--- Records provided ---
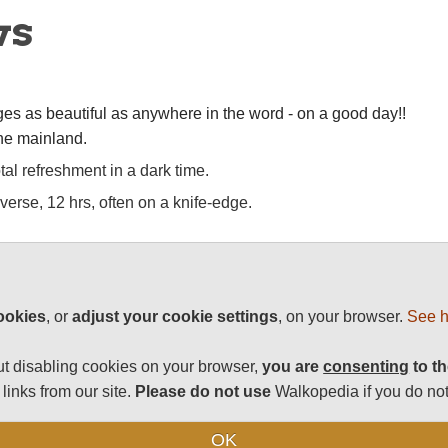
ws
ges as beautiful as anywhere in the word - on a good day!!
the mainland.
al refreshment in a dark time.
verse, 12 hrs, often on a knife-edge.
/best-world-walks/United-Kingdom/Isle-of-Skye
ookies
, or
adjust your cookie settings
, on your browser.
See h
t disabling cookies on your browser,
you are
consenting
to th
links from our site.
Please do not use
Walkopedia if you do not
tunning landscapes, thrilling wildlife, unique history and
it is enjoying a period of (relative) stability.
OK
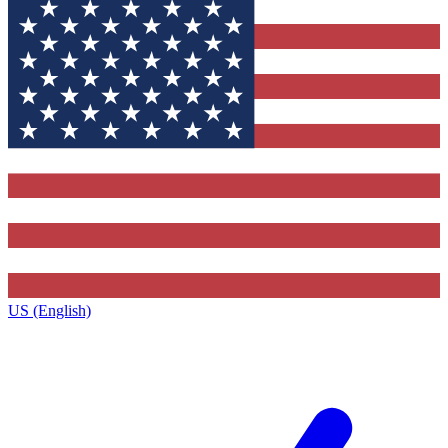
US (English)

* * *

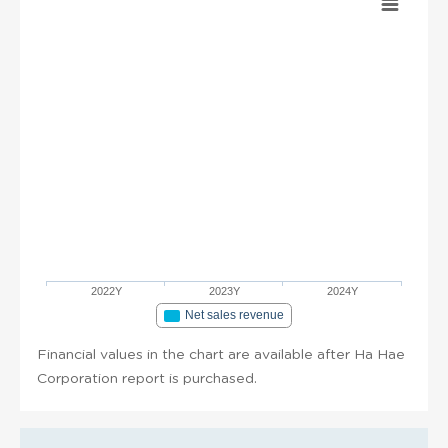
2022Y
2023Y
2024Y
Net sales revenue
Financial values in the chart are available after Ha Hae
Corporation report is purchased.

--- Work instructions ---
Across the whole listing, show each line where the word "your" occurs.

--- Completed task ---
adjust your cookie settings
, on your browser.
t disabling cookies on your browser,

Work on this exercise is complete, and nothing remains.